EXERCISE DETAILS:
Set down every record below exactly as it stands, minus the pictures.

Source data
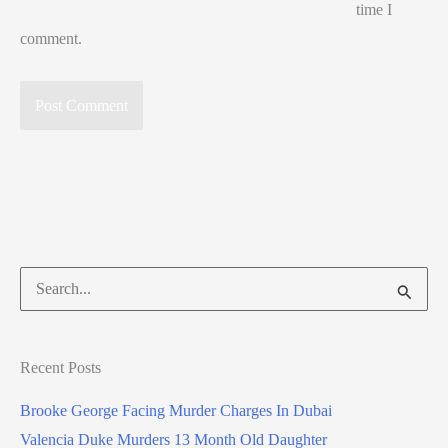
time I
comment.
Search
for:
Recent Posts
Brooke George Facing Murder Charges In Dubai
Valencia Duke Murders 13 Month Old Daughter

ANSWER SECTION:
time I
comment.
Search
for:
Recent Posts
Brooke George Facing Murder Charges In Dubai
Valencia Duke Murders 13 Month Old Daughter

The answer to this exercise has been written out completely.